This took ages to do...and it was a heartstopping experience since this was my last sheet of mesh...one mistake is all it takes Sleeved all the cables....this LCD can control 4 fans and use up to 40 DOW temp probes..tres cool Some blingety bling preview...
Ok I'm resurrecting this thread... Basically the project has the basics finished and I'm using it as my daily case. Here's a pic: Now what has been done is the following - Front Bezel is finished, with CFA633 LCD on the front controlling power on/off, motorized up/down sliding door completely removed front intake vent, for better airflow, removed hdd cage. 2 side mounted front usb ports PSU has been spray painted blue-purple with a UV reactive coating all cables (including internal usb and fan headers) have been sleeved blue and PSU connectors changed to UV reactive ones. 2 uv cold cathodes, top and bottom GPU (ATI9800 SE) has a custom passive cooling system - an ibm laptop heatpipe heatsink with additional GPU heatsink on epoxied on top. The system works quite happily with two slow 120mm fans on the cpu and exhaust and a superbly quiet seasonic tornado PSU. CPU is barton 2500 @ stock. Now what I wanted to do was install this: reservoir in the back with a BIX on the front and a Laing DDC as a pump. All worked nicely in the beginning until I got a leak from my CPU block and the GPU nearly died. Then the pump died, apparently because of a combination of anti-freeze and uv reactive dye, which is a shame cause the system was running at 2550Mhz...
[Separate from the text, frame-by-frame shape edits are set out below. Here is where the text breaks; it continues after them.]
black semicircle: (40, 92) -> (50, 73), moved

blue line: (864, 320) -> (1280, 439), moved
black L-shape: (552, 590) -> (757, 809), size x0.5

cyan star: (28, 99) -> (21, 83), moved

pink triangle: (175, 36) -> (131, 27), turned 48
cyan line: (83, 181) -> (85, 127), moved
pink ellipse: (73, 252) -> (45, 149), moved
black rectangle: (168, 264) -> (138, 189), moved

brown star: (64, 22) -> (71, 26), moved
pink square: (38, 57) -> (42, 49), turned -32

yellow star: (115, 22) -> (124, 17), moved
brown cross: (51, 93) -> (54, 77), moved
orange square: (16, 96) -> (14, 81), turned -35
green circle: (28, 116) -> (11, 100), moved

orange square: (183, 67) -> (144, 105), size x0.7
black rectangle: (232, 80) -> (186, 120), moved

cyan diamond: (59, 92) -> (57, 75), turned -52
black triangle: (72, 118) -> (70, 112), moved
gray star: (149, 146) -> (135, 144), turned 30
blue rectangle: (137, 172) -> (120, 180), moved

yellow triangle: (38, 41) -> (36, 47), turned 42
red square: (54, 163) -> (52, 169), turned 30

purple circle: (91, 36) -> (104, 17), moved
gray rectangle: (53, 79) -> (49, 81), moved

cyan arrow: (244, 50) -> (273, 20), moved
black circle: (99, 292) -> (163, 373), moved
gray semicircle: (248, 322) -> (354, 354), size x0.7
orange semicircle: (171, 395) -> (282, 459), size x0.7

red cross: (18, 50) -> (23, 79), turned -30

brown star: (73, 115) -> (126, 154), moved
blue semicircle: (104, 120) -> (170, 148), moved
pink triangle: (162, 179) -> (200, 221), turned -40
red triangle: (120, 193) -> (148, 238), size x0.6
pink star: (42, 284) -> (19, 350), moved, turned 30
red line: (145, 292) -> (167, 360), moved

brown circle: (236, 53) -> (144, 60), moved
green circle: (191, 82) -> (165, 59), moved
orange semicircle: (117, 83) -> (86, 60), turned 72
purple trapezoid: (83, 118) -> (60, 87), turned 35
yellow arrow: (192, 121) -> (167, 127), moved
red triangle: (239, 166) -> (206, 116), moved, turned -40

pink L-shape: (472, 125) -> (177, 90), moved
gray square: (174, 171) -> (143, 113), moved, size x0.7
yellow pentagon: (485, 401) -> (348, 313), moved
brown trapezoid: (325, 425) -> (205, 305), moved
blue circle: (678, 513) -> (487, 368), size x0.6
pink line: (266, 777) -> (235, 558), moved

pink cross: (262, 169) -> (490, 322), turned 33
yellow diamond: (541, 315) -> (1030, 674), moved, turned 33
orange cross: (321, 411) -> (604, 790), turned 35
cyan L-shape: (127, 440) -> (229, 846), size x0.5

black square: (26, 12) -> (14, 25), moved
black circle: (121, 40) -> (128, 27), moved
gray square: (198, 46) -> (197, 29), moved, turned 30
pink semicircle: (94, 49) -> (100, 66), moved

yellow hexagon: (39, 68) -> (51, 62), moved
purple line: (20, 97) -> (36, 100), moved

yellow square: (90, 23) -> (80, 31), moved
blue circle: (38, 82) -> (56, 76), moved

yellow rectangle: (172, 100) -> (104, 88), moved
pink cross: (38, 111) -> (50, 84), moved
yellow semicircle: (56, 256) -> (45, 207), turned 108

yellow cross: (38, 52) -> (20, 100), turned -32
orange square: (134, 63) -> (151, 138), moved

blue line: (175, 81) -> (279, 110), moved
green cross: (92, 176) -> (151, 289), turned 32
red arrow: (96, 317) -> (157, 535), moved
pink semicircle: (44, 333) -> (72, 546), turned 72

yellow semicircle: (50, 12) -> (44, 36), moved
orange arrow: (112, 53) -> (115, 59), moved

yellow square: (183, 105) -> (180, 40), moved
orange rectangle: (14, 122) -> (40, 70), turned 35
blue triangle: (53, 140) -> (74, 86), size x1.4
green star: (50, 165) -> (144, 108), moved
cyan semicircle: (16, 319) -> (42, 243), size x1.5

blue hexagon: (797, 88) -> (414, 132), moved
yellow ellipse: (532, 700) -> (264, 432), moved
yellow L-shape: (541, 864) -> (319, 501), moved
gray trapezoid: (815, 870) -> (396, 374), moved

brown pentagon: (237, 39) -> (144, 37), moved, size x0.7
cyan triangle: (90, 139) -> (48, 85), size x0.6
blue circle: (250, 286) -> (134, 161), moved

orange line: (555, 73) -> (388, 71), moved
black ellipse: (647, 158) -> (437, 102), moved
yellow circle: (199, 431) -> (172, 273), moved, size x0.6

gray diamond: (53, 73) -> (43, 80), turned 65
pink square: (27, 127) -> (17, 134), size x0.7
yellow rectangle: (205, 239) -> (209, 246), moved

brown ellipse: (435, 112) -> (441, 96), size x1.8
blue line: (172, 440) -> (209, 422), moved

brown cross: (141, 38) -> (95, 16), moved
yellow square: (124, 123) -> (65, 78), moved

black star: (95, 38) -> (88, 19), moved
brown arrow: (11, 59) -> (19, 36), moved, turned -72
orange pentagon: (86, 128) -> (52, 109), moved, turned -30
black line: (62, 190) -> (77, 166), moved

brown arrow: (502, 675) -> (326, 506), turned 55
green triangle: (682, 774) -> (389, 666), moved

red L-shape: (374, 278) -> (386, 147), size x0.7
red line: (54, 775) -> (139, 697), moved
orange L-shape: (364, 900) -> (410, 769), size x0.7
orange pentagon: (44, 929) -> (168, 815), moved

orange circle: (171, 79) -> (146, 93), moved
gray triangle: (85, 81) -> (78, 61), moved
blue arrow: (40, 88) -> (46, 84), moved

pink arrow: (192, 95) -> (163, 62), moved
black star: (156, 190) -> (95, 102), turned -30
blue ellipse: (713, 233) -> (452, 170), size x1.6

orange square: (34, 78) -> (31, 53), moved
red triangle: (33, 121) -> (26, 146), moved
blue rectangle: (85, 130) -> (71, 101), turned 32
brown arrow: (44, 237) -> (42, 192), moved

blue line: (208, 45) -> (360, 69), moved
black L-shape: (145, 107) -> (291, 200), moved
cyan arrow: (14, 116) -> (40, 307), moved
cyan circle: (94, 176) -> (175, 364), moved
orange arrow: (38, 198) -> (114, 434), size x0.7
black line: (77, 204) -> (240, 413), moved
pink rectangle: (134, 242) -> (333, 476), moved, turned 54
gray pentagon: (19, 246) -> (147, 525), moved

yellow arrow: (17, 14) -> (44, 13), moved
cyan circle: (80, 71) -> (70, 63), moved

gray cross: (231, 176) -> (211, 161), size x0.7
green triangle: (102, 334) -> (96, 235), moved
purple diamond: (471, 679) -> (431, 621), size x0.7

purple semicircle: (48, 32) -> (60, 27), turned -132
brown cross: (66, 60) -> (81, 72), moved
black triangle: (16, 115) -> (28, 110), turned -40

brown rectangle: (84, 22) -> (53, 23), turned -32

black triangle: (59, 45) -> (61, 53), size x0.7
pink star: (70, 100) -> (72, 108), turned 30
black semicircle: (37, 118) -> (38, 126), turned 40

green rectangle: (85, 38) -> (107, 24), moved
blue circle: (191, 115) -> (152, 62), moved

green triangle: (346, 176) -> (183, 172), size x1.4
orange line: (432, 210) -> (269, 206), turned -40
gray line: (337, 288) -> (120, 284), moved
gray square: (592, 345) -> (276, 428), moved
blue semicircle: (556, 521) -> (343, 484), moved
Ok so two days ago I said to myself - you have all this great watercooling stuff lying aroud, are you going to give up so easily? Well no siree...I took apart the reservoir/rad, pump, tubing, cpu waterblock and cleaned them thouroughly (last time a combination of anti corrosive radiator fluid and Forzencpu's uv reactive dye caused all parts to be coated with a thin layer of blue "gunk" which had to be rinsed and scraped off with hot water..hours of work. Now after doing some research about the the pump (a Laing DDC) I discovered I wasn't the only one who was having problems at startup, and after setting up a test loop on my desk it did indeed fail to start a few times, resolvable by tapping it with a screwdriver. This behavior gradually faded after cleaning the pump thoroughly and rinsing the cooling loop of even the most minute particles, but I'm still suspicious of it... In this pic you can see the parts already fitted to the case, waterblocks on CPU and northbridge.
So to recap, there's a BI Pro on the front behind the 120 mm fan (cut out that pesky restrictive intake) and a reservoir/rad bolted to the back. Here you can see the mechanism for the motorized door. Now I had some, err..rust troubles with MNPCtechs modders mesh (my fault entirely for being lazy cuz I knew about this in advance) so while I was dismantling the compy I also took off the meshes, removed rust with a dremel metal brush (these things are deadly ..even with gloves I got a few metal hairs embedded in my hand), gave them two coats of metal laquer and sprayed them with automotive silver. Since the door is basically a cd-rom drive, i connected an IDE cable from the control board to the mobo so that instead of manually closing a circuit to operate it the thing shows up as a cd-rom drive (I actually had doubts about this working but surprisingly it did) and using a small program I just press F11 to open/close it.
Watercooling installed and running. The alignment isn't perfect on the door since it isn't closed all the way with thumbscrews in this pic. Incidentally, I replaced all screws in the back, including on the PSU with purple anodized thumbscrews. Currently the system is running a barton mobile XP 2500 @ 2350Mhz....temps waver around the 35-40 mark at full load.